What if the two Entities are on different hosts? You have to simultaneously change remote variables and get the persistence request from two places to the DB, blah, blah, distributed handshake, Byzantine...brain fry. They do this in Cobal for banking systems. How hard can it be? Well it is too hard to be worth it (if you include failure/backout/retry, etc), even if you think it would be a fun challenge.

So here is a fantastic consequence of the non-geometric load balancing mechanism we've been talking about. Each simulator is single threaded (if you use multiple threads, you have multiple simulators). An Entity Behavior will execute without preemption. So straight-line code will run to completion, a DB save request can occur, and all is good. All you need to do is get both Entities onto the same simulator, and run that straightline code and co-persist the two local Entities (i.e. send the db save request with both entity's states). Boom. Done. Either the transaction makes it to disk or it doesn't. Not just half. This scenario is the origin of a lot of dupe bugs you've heard about.

The fact that migration policy and mechanism are separate means that adding a new policy is easy. E.g. migrate the guy I'm about to interact with over here (or me over there). Once it finishes, the transactional behavior can be scheduled. If things are a little crazy, it may take a while, but it won't fail and start giving away money. And it won't tell the user the transaction succeeded when it didn't.

Clearly, this is not something you want to do all the time. It would be too slow. Just for the stuff that *really* matters to the users.

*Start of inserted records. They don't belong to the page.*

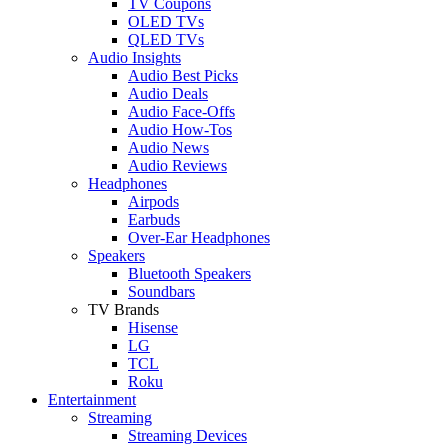
TV Coupons
OLED TVs
QLED TVs
Audio Insights
Audio Best Picks
Audio Deals
Audio Face-Offs
Audio How-Tos
Audio News
Audio Reviews
Headphones
Airpods
Earbuds
Over-Ear Headphones
Speakers
Bluetooth Speakers
Soundbars
TV Brands
Hisense
LG
TCL
Roku
Entertainment
Streaming
Streaming Devices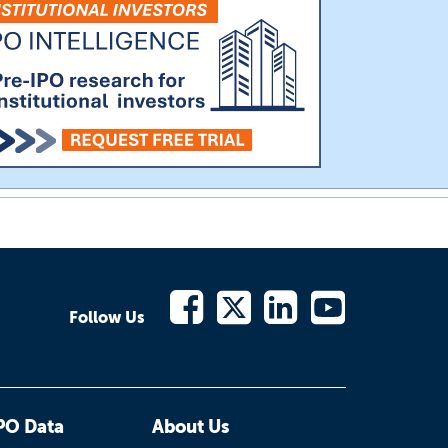
Follow Us
PO Data
About Us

If you don't like the thought of your Entities migrating around, build an Escrow Entity. Place one side of the transaction into it and copersist. Migrate to the other side, place the other half in and copersist. Move out the half, persist, migrate, move out the other half, persist, done. If there is a failure at any point, the Escrow object is known about by the DB and it can continue, or return the goods. Just like a Lawyer, but not as expensive.

Either of these approaches can support multi-Entity Transactions.